Use this to your advantage!
Fedora, Moby Engine, Docker, testcontainers and SELinux
At $dayjob we make a portal that starts docker jobs. For this to work we need to access the Docker API
running on the host. A typical way to make this work is to use the docker socket located in /var/run/docker.sock
.
You just mount the socket in your container and point your Docker client to it. This works on macOS and several linux distributions. It works in Production(tm).
Then my macbook pro needed servicing so I installed Fedora on my replacement and figured things would just work out.
When you want to install docker, typically you just type in the executable name of your package manager and install docker
:
$ sudo dnf install docker
This command doens’t work out of the box because it asks you to install moby-engine instead. Alright you think: moby-engine is just docker right?
SELinux enters the room
Apparently moby-engine does not work with the cgroups 2 used by SELinux, or tries to do so but fails. There was no way I was able to let my docker client talk to the host through a mounted docker socket. I changed the rights, changed the groups, changed the user. So we YOLO’d the container and put it in production for testing (fortunately the application is used internally by just a couple of users a couple of days in a month). This cost me about 2 days of fiddling, reading and trying stuff. SELinux won.

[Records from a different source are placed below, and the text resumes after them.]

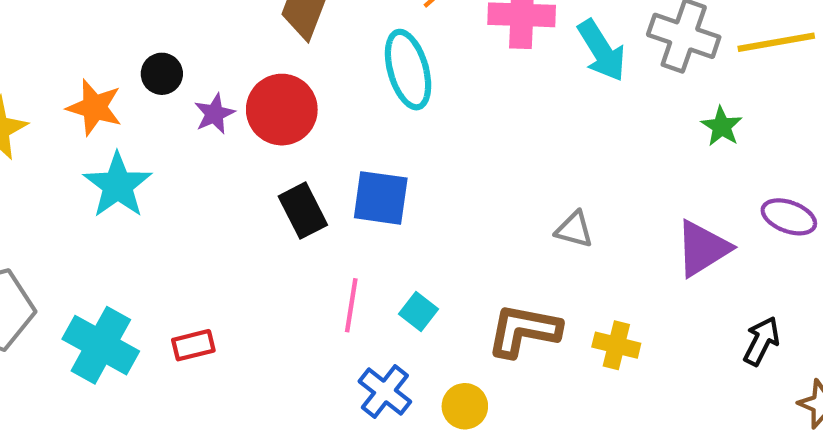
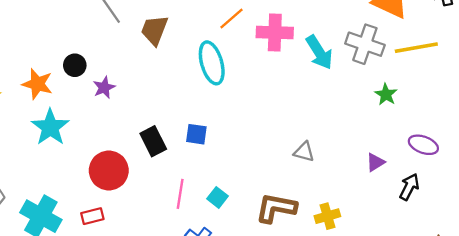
red circle: (282, 110) -> (109, 170), moved
blue square: (381, 198) -> (196, 134), size x0.7
purple triangle: (703, 248) -> (375, 162), size x0.6
black arrow: (762, 341) -> (409, 187), moved
yellow cross: (616, 345) -> (327, 216), turned -30

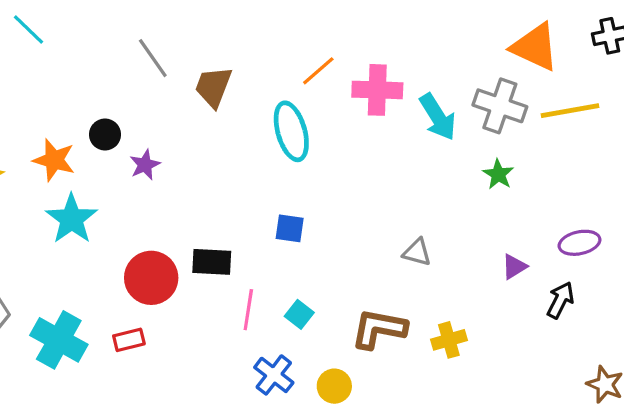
green star: (386, 94) -> (498, 174), moved
blue square: (196, 134) -> (290, 228), moved
black rectangle: (153, 141) -> (212, 262), moved, turned -60
purple ellipse: (423, 145) -> (579, 243), turned -32

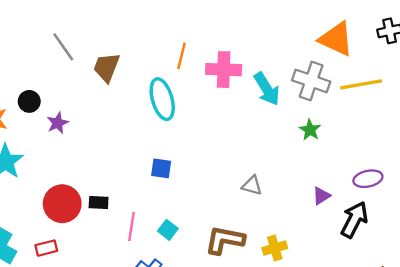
orange line: (318, 71) -> (182, 56), turned -35
black rectangle: (212, 262) -> (99, 203), moved, size x0.7
black arrow: (560, 300) -> (354, 220), size x1.4

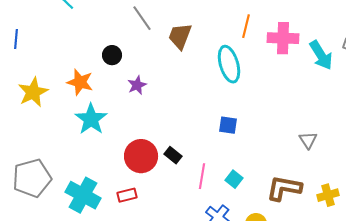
black circle: (29, 101) -> (112, 55), moved
gray triangle: (252, 186) -> (308, 140), turned 42
black rectangle: (99, 203) -> (173, 155), turned 36

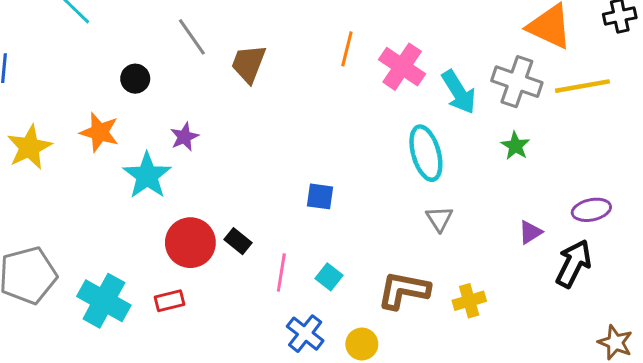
pink cross: (283, 38) -> (402, 67), turned 32
black circle: (112, 55) -> (135, 79), moved
cyan ellipse: (229, 64) -> (426, 153), moved
cyan star: (91, 119) -> (147, 176), moved

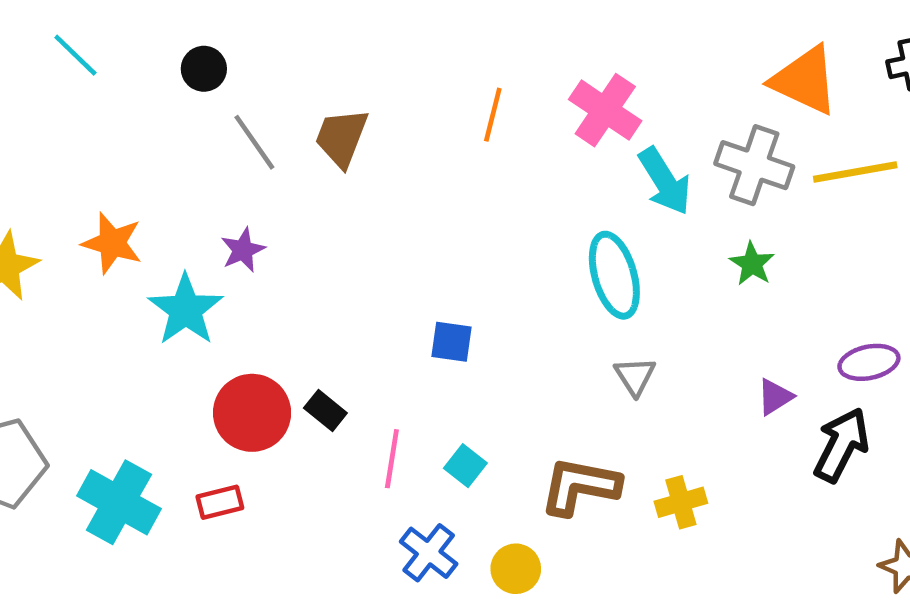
gray line: (192, 37) -> (254, 142), moved
pink cross: (402, 67) -> (605, 110), moved
black circle: (135, 79) -> (204, 69), moved

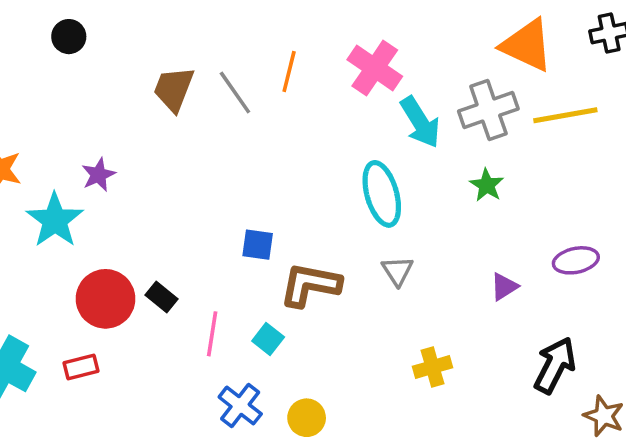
gray line: (254, 142) -> (235, 92), moved
gray cross: (754, 165) -> (488, 110), turned -38
black arrow: (841, 445) -> (555, 365), moved
brown L-shape: (580, 486) -> (310, 285), moved

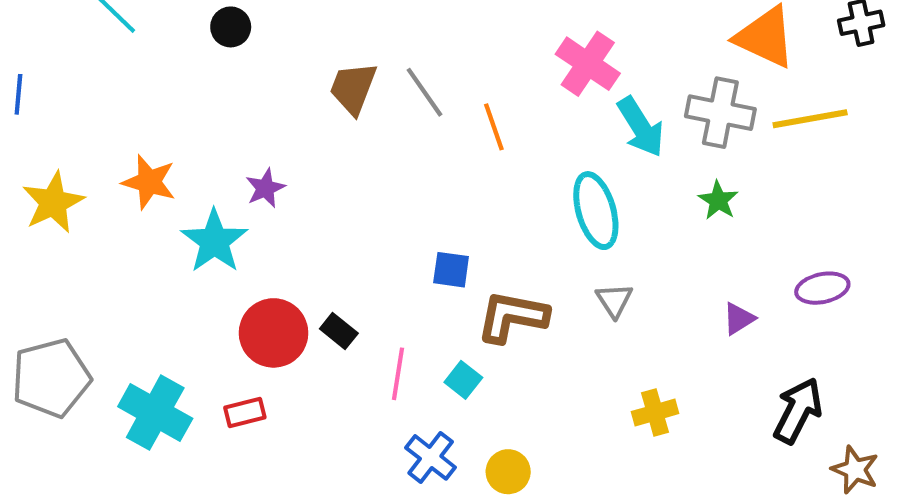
orange line: (289, 72) -> (494, 127), moved, turned -33
gray cross: (488, 110) -> (720, 113), turned 30

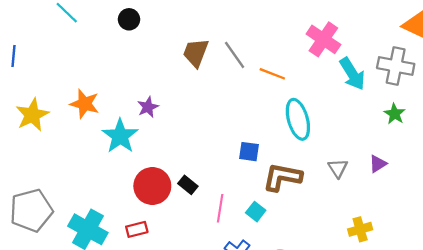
orange line: (494, 127) -> (272, 74), turned -50
cyan ellipse: (596, 211) -> (298, 119), moved
purple triangle: (739, 319) -> (378, 164), moved

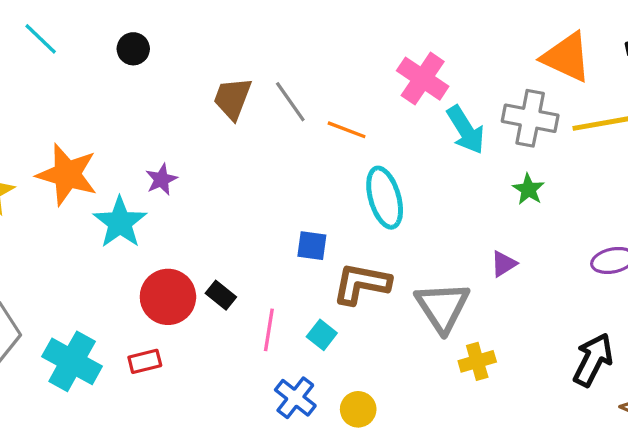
orange star: (85, 104) -> (67, 174), size x1.4
gray triangle: (338, 168) -> (443, 307), moved, size x1.8

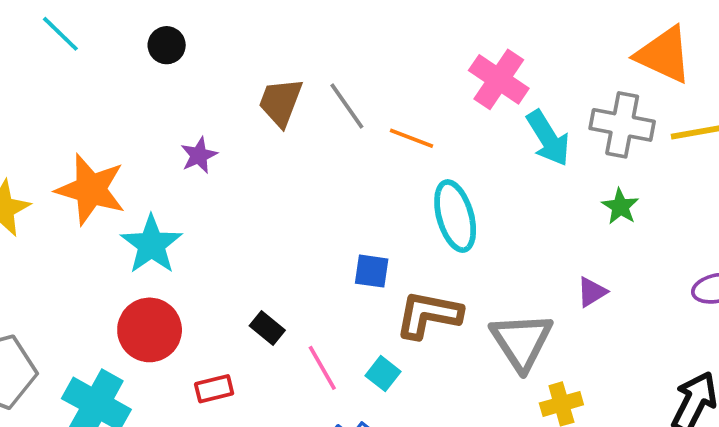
purple star: (161, 179) -> (199, 155), moved
red circle: (168, 297) -> (150, 330), moved
pink line: (269, 330) -> (322, 368), turned -39
red rectangle: (145, 361) -> (214, 389), moved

Next I wanted to use testcontainers.org for testing backup/restore procedures of databases we manage through the docker application. Stepping through the code I saw that they try to start a container for reaping dangling containers that were started during testing. This requires… access to the docker socket.
I tried starting the ryuk container manually using my shell, but the only way to start it was using the privileged flag. Looking at
the code from testcontainers I noticed they already set the container to run privileged (UPDATE Apparently my reading of the code was wrong
and I need to set a flag explicitly to let Ryuk run privileged. The documentation and the mitigation of ryuk at testcontainers is not good in this
instance IMO), so something janky was happening with SELinux.
One of the tickets mentioned reinstalling containerd, to fix the rights. Looking at some other posts they mentioned installing docker-ce.
So I followed the manual for installing docker-ce and lo and behold: everything worked immediately.
While SELinux is probably making my life as a user of Linux safer, it is frustrating that it requires you to become an expert at it before you can actually get work done. At this time I can’t say I am impressed by SELinux.